START Raw data

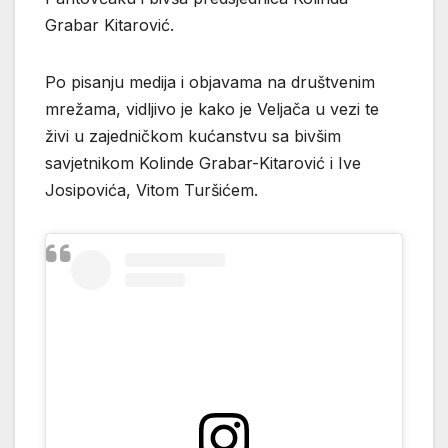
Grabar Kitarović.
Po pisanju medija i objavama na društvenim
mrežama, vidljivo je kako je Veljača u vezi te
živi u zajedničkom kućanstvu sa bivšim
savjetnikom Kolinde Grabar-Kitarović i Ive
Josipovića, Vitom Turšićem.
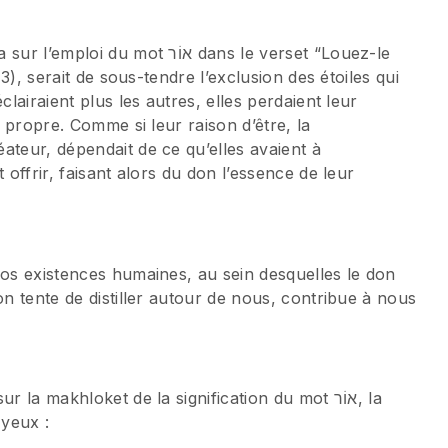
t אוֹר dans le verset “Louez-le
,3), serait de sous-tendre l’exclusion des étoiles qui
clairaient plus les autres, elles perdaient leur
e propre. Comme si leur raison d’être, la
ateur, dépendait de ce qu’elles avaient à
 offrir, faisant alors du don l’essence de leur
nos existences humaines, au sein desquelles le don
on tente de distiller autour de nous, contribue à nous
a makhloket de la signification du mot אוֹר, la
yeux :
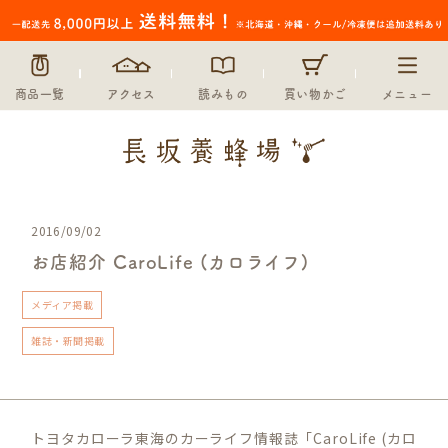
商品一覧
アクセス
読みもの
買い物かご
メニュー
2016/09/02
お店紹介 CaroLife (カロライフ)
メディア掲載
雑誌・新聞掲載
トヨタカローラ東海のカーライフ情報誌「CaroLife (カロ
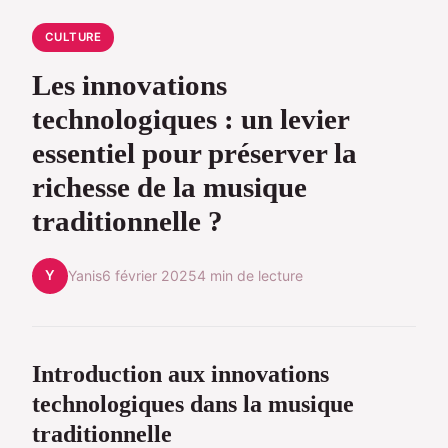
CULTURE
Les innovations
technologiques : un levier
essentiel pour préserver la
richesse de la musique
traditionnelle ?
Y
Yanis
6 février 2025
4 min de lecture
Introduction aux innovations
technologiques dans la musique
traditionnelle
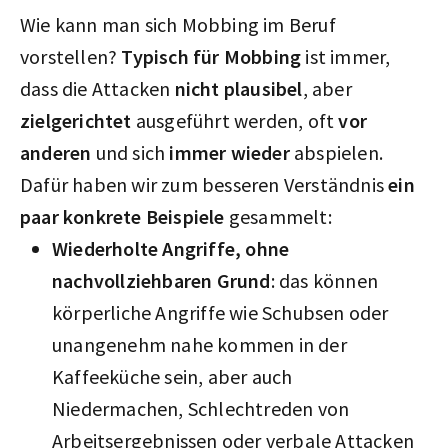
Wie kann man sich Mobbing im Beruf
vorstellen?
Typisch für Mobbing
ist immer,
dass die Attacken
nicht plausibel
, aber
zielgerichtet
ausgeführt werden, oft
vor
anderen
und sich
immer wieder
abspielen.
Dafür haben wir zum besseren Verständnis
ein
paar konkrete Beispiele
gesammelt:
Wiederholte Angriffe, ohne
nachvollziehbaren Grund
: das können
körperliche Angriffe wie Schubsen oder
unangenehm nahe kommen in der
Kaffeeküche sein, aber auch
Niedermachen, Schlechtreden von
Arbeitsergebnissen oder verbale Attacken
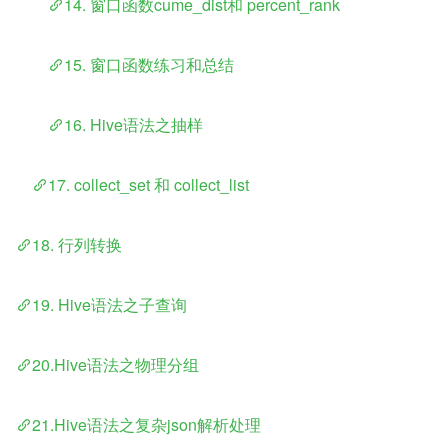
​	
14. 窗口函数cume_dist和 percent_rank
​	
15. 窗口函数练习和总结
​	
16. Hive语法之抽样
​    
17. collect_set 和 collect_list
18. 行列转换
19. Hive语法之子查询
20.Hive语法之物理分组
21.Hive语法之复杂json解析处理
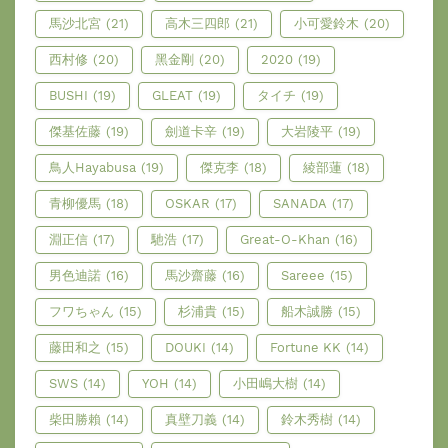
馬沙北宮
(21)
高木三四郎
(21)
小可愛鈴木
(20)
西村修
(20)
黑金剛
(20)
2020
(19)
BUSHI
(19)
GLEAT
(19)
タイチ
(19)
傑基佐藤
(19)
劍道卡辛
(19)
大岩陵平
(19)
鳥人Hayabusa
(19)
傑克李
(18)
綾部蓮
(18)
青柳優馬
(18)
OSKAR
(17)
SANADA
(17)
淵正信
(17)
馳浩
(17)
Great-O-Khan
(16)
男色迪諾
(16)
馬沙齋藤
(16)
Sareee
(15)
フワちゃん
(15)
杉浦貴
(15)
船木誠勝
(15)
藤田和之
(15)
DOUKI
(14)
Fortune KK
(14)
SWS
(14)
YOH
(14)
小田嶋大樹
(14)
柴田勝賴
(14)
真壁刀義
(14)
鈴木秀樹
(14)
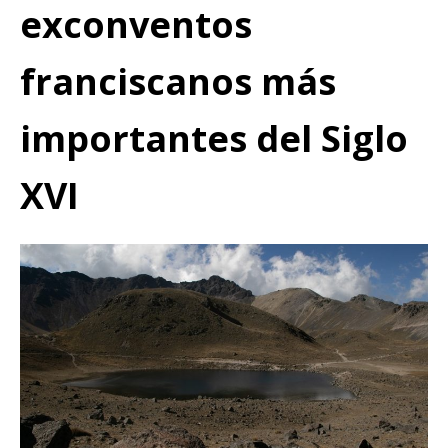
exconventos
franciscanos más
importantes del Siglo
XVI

END Raw data

Copy all records exactly, no images.

▶ Reply to the exercise
Grabar Kitarović.
Po pisanju medija i objavama na društvenim
mrežama, vidljivo je kako je Veljača u vezi te
živi u zajedničkom kućanstvu sa bivšim
savjetnikom Kolinde Grabar-Kitarović i Ive
Josipovića, Vitom Turšićem.
t אוֹר dans le verset “Louez-le
,3), serait de sous-tendre l’exclusion des étoiles qui
clairaient plus les autres, elles perdaient leur
e propre. Comme si leur raison d’être, la
ateur, dépendait de ce qu’elles avaient à
 offrir, faisant alors du don l’essence de leur
nos existences humaines, au sein desquelles le don
on tente de distiller autour de nous, contribue à nous
a makhloket de la signification du mot אוֹר, la
yeux :
商品一覧
アクセス
読みもの
買い物かご
メニュー
2016/09/02
お店紹介 CaroLife (カロライフ)
メディア掲載
雑誌・新聞掲載
トヨタカローラ東海のカーライフ情報誌「CaroLife (カロ
CULTURE
Les innovations
technologiques : un levier
essentiel pour préserver la
richesse de la musique
traditionnelle ?
Y
Yanis
6 février 2025
4 min de lecture
Introduction aux innovations
technologiques dans la musique
traditionnelle
Wie kann man sich Mobbing im Beruf
vorstellen?
Typisch für Mobbing
ist immer,
dass die Attacken
nicht plausibel
, aber
zielgerichtet
ausgeführt werden, oft
vor
anderen
und sich
immer wieder
abspielen.
Dafür haben wir zum besseren Verständnis
ein
paar konkrete Beispiele
gesammelt:
Wiederholte Angriffe, ohne
nachvollziehbaren Grund
: das können
körperliche Angriffe wie Schubsen oder
unangenehm nahe kommen in der
Kaffeeküche sein, aber auch
Niedermachen, Schlechtreden von
Arbeitsergebnissen oder verbale Attacken
​	
14. 窗口函数cume_dist和 percent_rank
​	
15. 窗口函数练习和总结
​	
16. Hive语法之抽样
​    
17. collect_set 和 collect_list
18. 行列转换
19. Hive语法之子查询
20.Hive语法之物理分组
21.Hive语法之复杂json解析处理
馬沙北宮
(21)
高木三四郎
(21)
小可愛鈴木
(20)
西村修
(20)
黑金剛
(20)
2020
(19)
BUSHI
(19)
GLEAT
(19)
タイチ
(19)
傑基佐藤
(19)
劍道卡辛
(19)
大岩陵平
(19)
鳥人Hayabusa
(19)
傑克李
(18)
綾部蓮
(18)
青柳優馬
(18)
OSKAR
(17)
SANADA
(17)
淵正信
(17)
馳浩
(17)
Great-O-Khan
(16)
男色迪諾
(16)
馬沙齋藤
(16)
Sareee
(15)
フワちゃん
(15)
杉浦貴
(15)
船木誠勝
(15)
藤田和之
(15)
DOUKI
(14)
Fortune KK
(14)
SWS
(14)
YOH
(14)
小田嶋大樹
(14)
柴田勝賴
(14)
真壁刀義
(14)
鈴木秀樹
(14)
exconventos
franciscanos más
importantes del Siglo
XVI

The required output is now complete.